Il Tempismo è Sospetto
Il lancio di uno strumento AI da parte di Bluesky proprio ora sembra calcolato. La piattaforma si sta posizionando come l’alternativa anti-algoritmica a X e Threads, dove gli utenti controllano la propria esperienza. Aggiungere la creazione di feed potenziata dall’AI mantiene quella promessa mentre riconosce che la maggior parte delle persone non vuole imparare a programmare.
Ma qui c’è tensione. L’intero discorso di Bluesky è trasparenza e controllo degli utenti. I sistemi AI sono notoriamente opachi. Quando Attie costruisce il tuo feed, puoi effettivamente verificare che sta facendo ciò che hai richiesto? O ti stai solo fidando di un’altra scatola nera, tranne che questa ha un’interfaccia di chat amichevole?
La Vera Prova: Funziona?
Non ho ancora testato Attie perché è stato appena lanciato, ma il concetto solleva domande ovvie. Quanto bene gestisce le richieste ambigue? Cosa succede quando la tua descrizione in linguaggio naturale è contraddittoria? Se chiedi “post interessanti sulla tecnologia”, cosa significa “interessanti” per l’AI?
Queste non sono preoccupazioni teoriche. Uno studio recente di Stanford ha evidenziato i pericoli dei chatbot AI che danno consigli personali perché forniscono risposte con sicurezza anche quando non dovrebbero. La curatela dei feed non è questione di vita o di morte, ma il problema è lo stesso: i sistemi AI sono davvero bravi a sembrare certi riguardo a giudizi soggettivi.
Perché Questo Conta Oltre Bluesky
Attie rappresenta una tendenza più ampia: rendere accessibili i sistemi algoritmici agli utenti non tecnici attraverso interfacce AI. Lo stiamo vedendo ovunque, dai costruttori di app senza codice agli strumenti di analisi potenziati dall’AI.
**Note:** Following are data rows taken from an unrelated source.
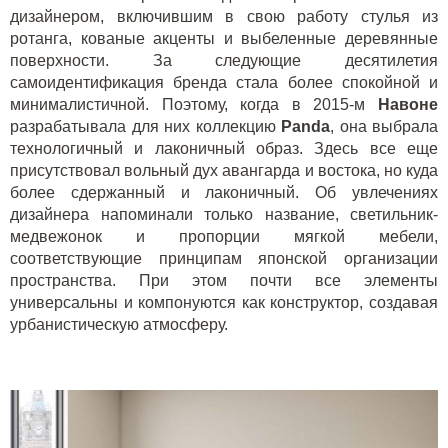
дизайнером, включившим в свою работу стулья из
ротанга, кованые акценты и выбеленные деревянные
поверхности. За следующие десятилетия
самоидентификация бренда стала более спокойной и
минималистичной. Поэтому, когда в 2015-м
Навоне
разрабатывала для них коллекцию
Panda
, она выбрала
технологичный и лаконичный образ. Здесь все еще
присутствовал вольный дух авангарда и востока, но куда
более сдержанный и лаконичный. Об увлечениях
дизайнера напоминали только название, светильник-
медвежонок и пропорции мягкой мебели,
соответствующие принципам японской организации
пространства. При этом почти все элементы
универсальны и компонуются как конструктор, создавая
урбанистическую атмосферу.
La domanda è se questa accessibilità venga a scapito della comprensione. Quando scrivi codice, sei costretto a pensare in modo preciso a ciò che desideri. Quando descrivi qualcosa a un’AI, puoi essere vago, e l’AI riempirà le lacune. A volte questo è utile. A volte significa che ottieni qualcosa che funziona più o meno ma non corrisponde esattamente alla tua intenzione.
Per i feed dei social media, il rischio è relativamente basso. Provi, vedi se ti piace, aggiusti. Ma questo modello di “AI come strato di interfaccia tra umani e sistemi complessi” si manifesterà in contesti ad alto rischio. Attie è un caso di prova.
Il Giudizio (Finora)
La mossa di Bluesky è intelligente. Stanno risolvendo un problema reale: i feed personalizzati sono potenti ma inaccessibili alla maggior parte degli utenti. Attie potrebbe cambiare tutto questo.
Ma sono scettico sul fatto che l’AI sia la soluzione giusta. L’attrattiva di Bluesky dovrebbe essere la trasparenza e il controllo. Aggiungere uno strato di AI che interpreta le tue intenzioni introduce nuova opacità . Stai scambiando un tipo di mistero algoritmico con un altro.
Tuttavia, preferirei avere questo piuttosto che niente. Se Attie rende i feed personalizzati abbastanza accessibili perché le persone li usino effettivamente, questo è un progresso. Solo, non pretendere di capire meglio il tuo algoritmo solo perché l’hai descritto in inglese anziché in codice. Ti stai ancora fidando di un sistema per interpretare le tue parole, e quel sistema ha i propri pregiudizi e limiti.
Bluesky sta scommettendo che la maggior parte degli utenti accetterà questo compromesso. Probabilmente hanno ragione.